Türkiyeli Politikacılar Erdoğan’ın Almanya’daki Infaz Timlerini Anlattı..

Yurtdışındaki muhaliflere, gazetecilere, Ermeni ve Alevilere suikast hazırlığı yapıldığını HDP Milletvekili Garo Paylan’ın dile getirmesinin ardından Alman güvenlik güçlerinin söz konusu iddiaları doğrulaması dikkatleri Almanya’da Türkiye’nin finanse ettiği yasa dışı gruplara yönlendirdi.
BirGün yazarı Erk Acarer Almanya’daki Türkiyeli politikacılarla AKP’nin paramiliter ve yasadışı yapılarını konuştu. Almanya’daki Türkiyeli politikacılar Erdoğan’ın Avrupa’daki silahlı adamlarını anlattı.

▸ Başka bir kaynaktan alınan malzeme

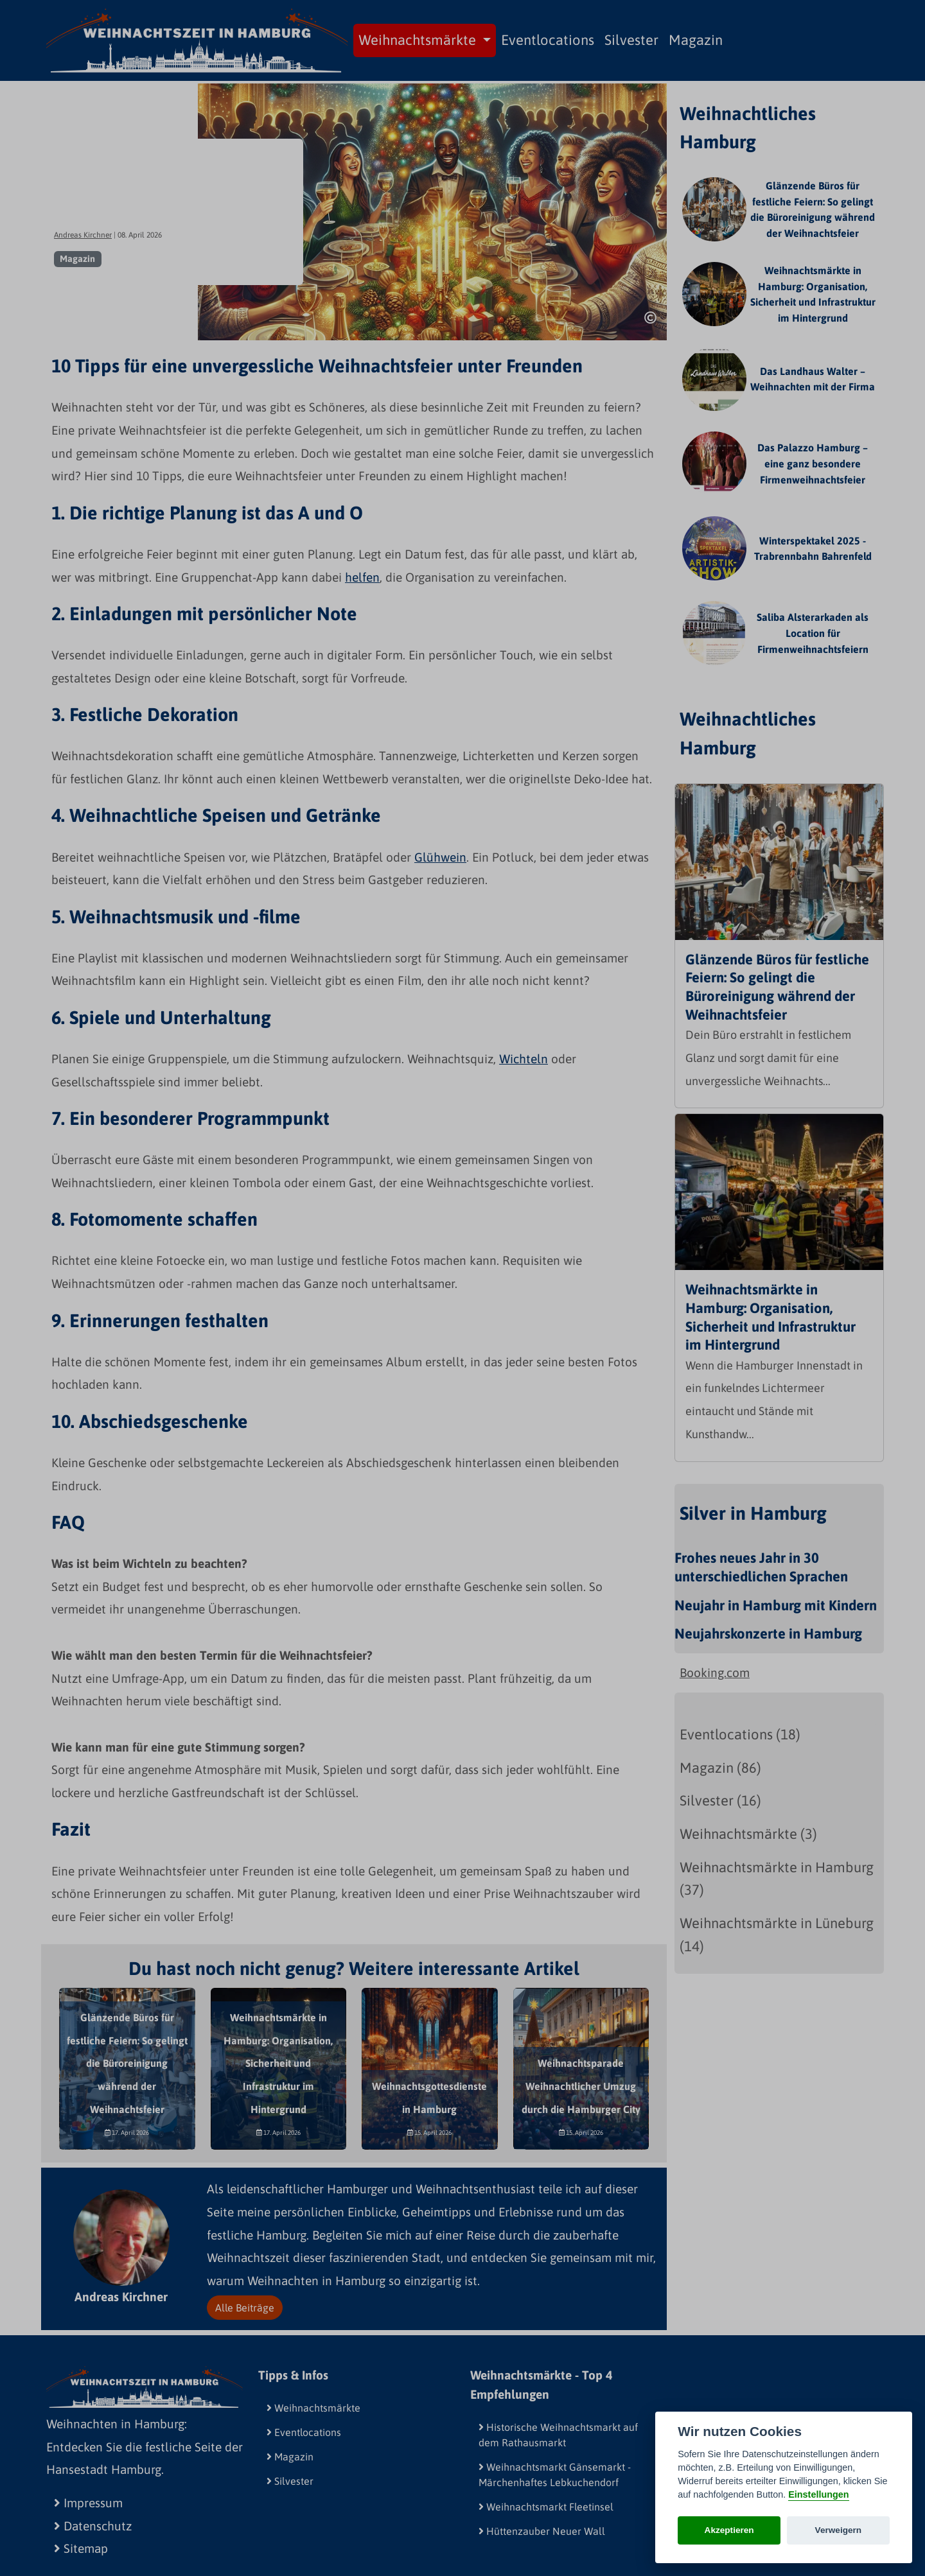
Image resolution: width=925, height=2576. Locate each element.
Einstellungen (818, 2494)
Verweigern (838, 2530)
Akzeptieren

Almanya uzun süredir göz yumduğu için Erdogan rahat bir sekilde bir ağ kurabildi ve bunu gittikçe güçlendiriyor. Bu ağın üç kolu var; siyasi, dini ve silahlı kol. Siyasi kolunu Avrupalı Türk Demokratlar Birliği (UETD) oluşturuyor”

“Sınır ötesine taşan kaos: Almanya’da infaz timleri” başlıklı yazısında AKP’nin yurtdışındaki mafya ağını anlatan Acarer şöyle yazdı:
Türkiye’de kutuplaşma tüm hızıyla devam ediyor. AKP iktidarının kaybedeceği olası seçimleri tanımayacağına ilişkin bir ajandası olduğu anlaşılıyor. Adını sıkça dile getirdiğimiz ‘kurumların’ bir anlamı var. SADAT, Osmanlı Ocakları, 22 ilde teşkilatlanan Halkın Özel Harekat birimi (HÖH) gibi yapıların üzerine mafya ve ‘medya’ tetikçilerini koymak mümkün. 15 Temmuz’dan sonra kurulan ve mantar gibi çoğalan ‘darbesavar’ dernekler de konu kapsamında.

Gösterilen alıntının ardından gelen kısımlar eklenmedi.